◆ **What is required**:
Find the lines of the listing that contain the string "Гарантия", and return them.

═══ Exercise inputs

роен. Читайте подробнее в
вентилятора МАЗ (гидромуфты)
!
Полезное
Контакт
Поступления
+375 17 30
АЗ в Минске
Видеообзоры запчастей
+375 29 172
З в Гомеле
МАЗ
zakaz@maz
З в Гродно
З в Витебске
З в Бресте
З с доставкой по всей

══════
═══ Exercise inputs

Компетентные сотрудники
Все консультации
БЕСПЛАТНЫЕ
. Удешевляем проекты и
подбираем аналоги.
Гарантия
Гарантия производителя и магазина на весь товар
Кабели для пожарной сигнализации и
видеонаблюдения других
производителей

══════

◆ **Expected answer**:
Гарантия
Гарантия производителя и магазина на весь товар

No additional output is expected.